Re: The editorial “Style of Government Only Part of Solution,” Dec. 10: Finally, someone realizes that the officials should be held responsible for the success or failure of Orange County’s governmental issues.

Instead of focusing on electing capable people to office, society gets wrapped up in how we can alter the system to make it look like progress is being made. Yet how can we think this is progress if the new system we are converting to also has almost failed? The blame needs to be placed back on the officials who haven’t fulfilled their jobs, but have come up with excuses of how it was not their fault or are too busy running their next political campaign to do their job. If the style of government is not working, something should be done, but the officials in power should be accountable for their errors. We need to elect people like former County Chief Executive Officer William Popejoy who do what they are elected to do, not what will most benefit their own political careers.



There must be something in the water at the county offices in Santa Ana. While former Orange County Treasurer-Tax Collector Robert L. Citron professes dementia, the rest of the county leadership seems to be having a bout of “muzzy” thinking too.


For example, more than a year after crippling Orange County, our county government’s answer to bankruptcy is to devise a plan where others can bring their trash to Orange County and dump it in Irvine for a fee. Right on! Let’s call the program “Trash O.C.” Where are the serious changes in county government? Where is privatizing of services and sale of assets? Why do we insist on the folly of the toll roads and allow the Orange County Transportation Corridor Agencies to squander money while lowering our quality of life with more development? Why?

First our local government tried to solve the problem by taxing its citizens. When that failed they tried to blame it all on Merrill Lynch, the brokerage firm that bought securities for Citron.
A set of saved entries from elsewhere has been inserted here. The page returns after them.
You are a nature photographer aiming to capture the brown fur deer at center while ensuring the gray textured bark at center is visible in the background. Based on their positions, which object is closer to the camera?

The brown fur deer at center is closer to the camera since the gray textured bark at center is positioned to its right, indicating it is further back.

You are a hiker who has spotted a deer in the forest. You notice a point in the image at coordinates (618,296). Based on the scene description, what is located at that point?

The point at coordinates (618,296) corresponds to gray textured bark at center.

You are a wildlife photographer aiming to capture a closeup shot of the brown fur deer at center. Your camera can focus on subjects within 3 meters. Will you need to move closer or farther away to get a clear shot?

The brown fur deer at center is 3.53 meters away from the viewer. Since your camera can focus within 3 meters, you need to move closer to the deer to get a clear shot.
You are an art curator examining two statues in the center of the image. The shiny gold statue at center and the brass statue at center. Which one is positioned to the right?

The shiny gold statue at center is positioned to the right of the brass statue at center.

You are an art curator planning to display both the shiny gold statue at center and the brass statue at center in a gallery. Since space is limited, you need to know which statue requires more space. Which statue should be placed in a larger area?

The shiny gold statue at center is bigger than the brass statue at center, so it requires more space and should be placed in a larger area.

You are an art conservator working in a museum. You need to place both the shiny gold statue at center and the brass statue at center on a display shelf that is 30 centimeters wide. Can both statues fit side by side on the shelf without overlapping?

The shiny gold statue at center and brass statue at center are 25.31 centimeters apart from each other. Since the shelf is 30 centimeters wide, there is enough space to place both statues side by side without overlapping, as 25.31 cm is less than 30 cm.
Our Board of Supervisors, with the exception of Marian Bergeson, seems determined to do anything to hold on to the status quo, to keep from making and implementing the hard choices that the county desperately needs. My guess is that their next excuse will be to blame the whole mess on the “greenhouse effect.” Yes sir, there’s something in the water up there.


San Clemente

I suppose I shouldn’t let it get to me, but The Times Orange County’s article Dec. 17 (“With O.C. Supervisors on Defense, Who Leads?”) was disappointing. The bottom line is that many, many local leaders--from city to county to school officials--have made some tremendous strides to bring us out of the largest municipal bankruptcy ever in record time! Yes, there is much more that can and should be done within all our jurisdictions--but those of us at the county still have to work within the framework of counties’ obligations as “arms of the state.”
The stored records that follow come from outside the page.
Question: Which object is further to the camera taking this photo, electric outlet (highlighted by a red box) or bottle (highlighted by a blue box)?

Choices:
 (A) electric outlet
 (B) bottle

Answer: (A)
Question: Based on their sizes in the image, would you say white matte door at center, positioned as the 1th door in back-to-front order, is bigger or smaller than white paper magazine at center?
We’re still forced to deliver indigent health programs, welfare, court operations, to run the jails, run the probation system, and to do all those other things that nobody wants to do. Shaking off years and years of mandatory programs--with or without a bankruptcy--is no easy task. It requires an energized “home-grown” consensus funneled through a willing Legislature.
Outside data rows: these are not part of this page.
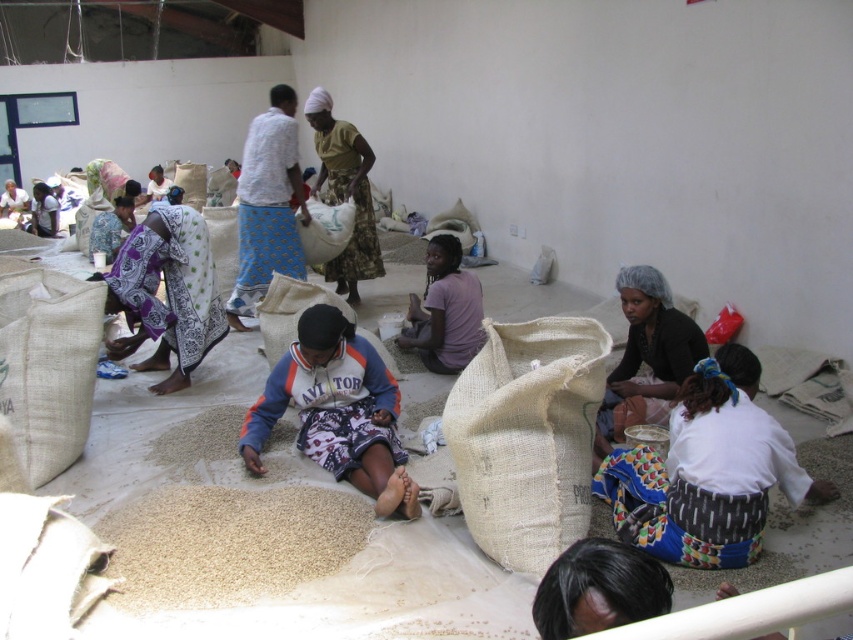 Does purple printed fabric at left appear over black hair net at center?

Correct, purple printed fabric at left is located above black hair net at center.

Measure the distance between purple printed fabric at left and camera.

4.25 meters

Where is `purple printed fabric at left`? This screenshot has width=853, height=640. purple printed fabric at left is located at coordinates (166, 292).

Is yellow-green fabric bag at center smaller than purple matte shirt at center?

No.

Is yellow-green fabric bag at center taller than purple matte shirt at center?

Yes.

Is point (345, 189) in front of point (438, 280)?

No, (345, 189) is behind (438, 280).

Identify the location of yellow-green fabric bag at center. The image size is (853, 640). (345, 193).

Is brown grain at center behind purple printed fabric at left?

No, it is in front of purple printed fabric at left.

Describe the element at coordinates (228, 541) in the screenshot. Image resolution: width=853 pixels, height=640 pixels. I see `brown grain at center` at that location.

Identify the location of brown grain at center. click(x=228, y=541).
I wish folks like Harvey Englander, who calls from the sidelines for someone to “step up to the plate” and lead, would take a brief moment to just step in our shoes. He’d find that the real county plate is far more complex--with far more strings, far more constituencies, and far more obligations--than he could ever imagine.

Maybe our other goal--besides getting out of bankruptcy years ahead of schedule--should be to stress over and over the role that counties play in our lives, and if we don’t like it, let’s truly take the time to find out how it can be changed. A charter (March 1996) will do some. A new California Constitution (November 1996) will do more. An activist public that recognizes the difference (beginning whenever you’re ready) will do the most. I’m convinced that the leadership and the motivation to put forth a sound, new governance structure is in place--it’s time now to get behind it.


Supervisor, 5th District

Santa Ana

There is hope for the financial security of Orange County through our cities. They should be applauded for their efforts to reform the way taxpayers’ money is invested (“Once Burned, Cities Now Redouble Their Investment Controls,” Dec. 10.) The cities are learning from the bankruptcy how to secure the economic future of Orange County. Finally, something good is resulting from the fallout.